Module 7: Security and Performance Trade-offs
- Assessing the performance impact of field- and document-level security on query execution and caching.
- Configuring TLS between nodes with cipher suites that balance encryption strength and CPU overhead.
- Implementing role-based access with minimized privilege sets to reduce authorization evaluation latency.
- Evaluating the cost of audit logging at different verbosity levels on disk I/O and node performance.
- Using API keys instead of basic auth for machine-to-machine communication to reduce authentication round trips.
- Disabling unused security features like realm chaining in single-identity environments to streamline authentication paths.

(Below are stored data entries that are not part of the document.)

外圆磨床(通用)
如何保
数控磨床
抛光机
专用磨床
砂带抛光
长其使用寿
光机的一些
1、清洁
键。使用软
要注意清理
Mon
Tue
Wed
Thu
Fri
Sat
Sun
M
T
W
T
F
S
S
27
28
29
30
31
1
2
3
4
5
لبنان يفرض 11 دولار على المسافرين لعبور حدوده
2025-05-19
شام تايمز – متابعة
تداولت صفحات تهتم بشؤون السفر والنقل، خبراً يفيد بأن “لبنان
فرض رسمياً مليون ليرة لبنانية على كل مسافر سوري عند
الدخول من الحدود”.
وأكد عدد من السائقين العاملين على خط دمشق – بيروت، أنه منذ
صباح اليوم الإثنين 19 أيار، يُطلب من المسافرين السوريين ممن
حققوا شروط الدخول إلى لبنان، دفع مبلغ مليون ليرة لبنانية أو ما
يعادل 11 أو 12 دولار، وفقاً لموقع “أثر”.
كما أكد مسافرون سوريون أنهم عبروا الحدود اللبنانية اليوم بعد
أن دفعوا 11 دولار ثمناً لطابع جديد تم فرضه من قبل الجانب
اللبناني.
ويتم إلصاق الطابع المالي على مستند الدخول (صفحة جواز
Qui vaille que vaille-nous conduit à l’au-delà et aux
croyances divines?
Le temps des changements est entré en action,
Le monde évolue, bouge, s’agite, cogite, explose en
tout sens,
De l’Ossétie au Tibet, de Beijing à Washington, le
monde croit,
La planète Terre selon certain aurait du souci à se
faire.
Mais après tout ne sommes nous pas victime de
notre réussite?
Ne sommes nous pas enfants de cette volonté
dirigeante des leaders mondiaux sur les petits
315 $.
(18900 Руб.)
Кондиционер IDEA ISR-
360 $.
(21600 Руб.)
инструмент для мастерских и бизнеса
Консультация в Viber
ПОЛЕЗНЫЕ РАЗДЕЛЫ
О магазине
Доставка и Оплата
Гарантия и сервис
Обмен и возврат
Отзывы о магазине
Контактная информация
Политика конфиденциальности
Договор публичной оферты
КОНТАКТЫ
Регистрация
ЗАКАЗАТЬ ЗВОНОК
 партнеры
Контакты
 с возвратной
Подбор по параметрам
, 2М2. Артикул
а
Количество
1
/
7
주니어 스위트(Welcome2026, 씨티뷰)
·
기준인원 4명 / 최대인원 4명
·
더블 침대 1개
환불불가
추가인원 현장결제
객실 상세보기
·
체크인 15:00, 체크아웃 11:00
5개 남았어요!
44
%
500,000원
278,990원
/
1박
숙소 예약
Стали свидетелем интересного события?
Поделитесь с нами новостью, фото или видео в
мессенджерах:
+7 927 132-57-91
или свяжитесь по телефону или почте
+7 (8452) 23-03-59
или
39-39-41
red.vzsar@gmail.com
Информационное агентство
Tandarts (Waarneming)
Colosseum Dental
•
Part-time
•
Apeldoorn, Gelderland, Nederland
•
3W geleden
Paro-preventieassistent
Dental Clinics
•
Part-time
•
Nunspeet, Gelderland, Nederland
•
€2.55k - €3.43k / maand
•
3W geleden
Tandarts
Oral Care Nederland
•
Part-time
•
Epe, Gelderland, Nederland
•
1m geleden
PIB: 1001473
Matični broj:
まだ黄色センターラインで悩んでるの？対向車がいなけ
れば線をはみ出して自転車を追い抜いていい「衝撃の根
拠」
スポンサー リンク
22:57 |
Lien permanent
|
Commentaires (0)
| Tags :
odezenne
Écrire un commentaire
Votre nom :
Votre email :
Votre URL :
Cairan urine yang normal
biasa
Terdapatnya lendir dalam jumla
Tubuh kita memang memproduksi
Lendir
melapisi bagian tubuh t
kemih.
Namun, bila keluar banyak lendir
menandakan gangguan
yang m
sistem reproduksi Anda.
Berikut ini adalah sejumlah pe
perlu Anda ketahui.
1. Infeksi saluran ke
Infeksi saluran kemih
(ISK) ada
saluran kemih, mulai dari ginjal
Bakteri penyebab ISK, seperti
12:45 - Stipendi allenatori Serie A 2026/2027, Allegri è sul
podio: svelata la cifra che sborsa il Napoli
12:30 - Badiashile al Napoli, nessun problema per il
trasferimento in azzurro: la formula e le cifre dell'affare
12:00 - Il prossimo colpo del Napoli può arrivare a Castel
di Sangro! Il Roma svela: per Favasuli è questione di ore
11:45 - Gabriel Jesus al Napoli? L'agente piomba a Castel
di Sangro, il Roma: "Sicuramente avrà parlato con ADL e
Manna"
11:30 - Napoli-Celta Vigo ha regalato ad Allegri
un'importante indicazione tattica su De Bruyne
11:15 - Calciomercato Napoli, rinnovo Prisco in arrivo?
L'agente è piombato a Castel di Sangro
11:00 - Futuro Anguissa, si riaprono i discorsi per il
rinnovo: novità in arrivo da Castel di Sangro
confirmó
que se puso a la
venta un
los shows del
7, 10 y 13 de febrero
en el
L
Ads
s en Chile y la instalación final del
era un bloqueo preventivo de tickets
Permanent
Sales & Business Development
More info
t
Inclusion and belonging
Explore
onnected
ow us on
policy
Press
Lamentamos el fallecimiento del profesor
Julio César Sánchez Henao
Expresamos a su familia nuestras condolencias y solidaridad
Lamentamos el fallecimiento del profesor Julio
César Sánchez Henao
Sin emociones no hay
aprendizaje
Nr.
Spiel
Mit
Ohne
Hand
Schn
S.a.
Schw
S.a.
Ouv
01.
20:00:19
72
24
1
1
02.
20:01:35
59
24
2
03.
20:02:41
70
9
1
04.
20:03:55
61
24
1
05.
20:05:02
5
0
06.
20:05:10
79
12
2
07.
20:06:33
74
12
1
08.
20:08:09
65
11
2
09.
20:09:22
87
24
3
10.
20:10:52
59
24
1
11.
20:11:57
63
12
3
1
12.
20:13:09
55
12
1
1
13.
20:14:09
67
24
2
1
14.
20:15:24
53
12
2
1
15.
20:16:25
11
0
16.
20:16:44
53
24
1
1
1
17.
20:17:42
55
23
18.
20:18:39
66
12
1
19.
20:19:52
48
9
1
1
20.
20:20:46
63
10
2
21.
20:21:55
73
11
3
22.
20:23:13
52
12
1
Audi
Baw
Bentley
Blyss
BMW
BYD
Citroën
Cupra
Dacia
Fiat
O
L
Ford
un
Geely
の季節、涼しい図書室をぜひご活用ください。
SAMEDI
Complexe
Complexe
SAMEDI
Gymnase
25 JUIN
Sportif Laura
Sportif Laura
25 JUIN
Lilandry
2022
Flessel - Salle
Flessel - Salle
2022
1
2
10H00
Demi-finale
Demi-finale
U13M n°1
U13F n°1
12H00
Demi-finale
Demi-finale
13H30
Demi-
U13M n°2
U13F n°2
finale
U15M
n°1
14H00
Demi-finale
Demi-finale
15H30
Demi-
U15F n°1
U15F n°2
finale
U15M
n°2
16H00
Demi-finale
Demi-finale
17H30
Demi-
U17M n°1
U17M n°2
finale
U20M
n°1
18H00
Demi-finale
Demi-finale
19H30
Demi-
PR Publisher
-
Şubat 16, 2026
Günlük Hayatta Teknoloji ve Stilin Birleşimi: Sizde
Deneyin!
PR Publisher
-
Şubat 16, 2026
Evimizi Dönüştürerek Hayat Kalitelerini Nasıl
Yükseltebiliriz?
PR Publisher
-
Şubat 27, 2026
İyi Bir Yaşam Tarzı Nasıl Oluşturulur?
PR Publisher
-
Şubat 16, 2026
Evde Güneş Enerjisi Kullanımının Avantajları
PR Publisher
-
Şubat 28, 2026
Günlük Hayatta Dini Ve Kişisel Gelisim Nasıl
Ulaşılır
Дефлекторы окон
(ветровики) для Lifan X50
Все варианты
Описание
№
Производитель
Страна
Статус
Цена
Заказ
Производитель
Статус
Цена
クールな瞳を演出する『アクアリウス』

Module 8: Disaster Recovery and Resilience Planning
- Scheduling snapshot operations during off-peak hours to minimize repository I/O contention with live queries.
- Testing restore procedures on representative index sets to validate recovery time objectives (RTO).
- Replicating critical indices to a secondary cluster using CCR with appropriate follower read scaling.
- Configuring shard allocation awareness to ensure replicas are placed on separate racks or availability zones.
- Pruning stale snapshots automatically to prevent unbounded growth in shared repository storage.
- Validating snapshot repository performance under load to ensure it does not become a bottleneck during backup windows.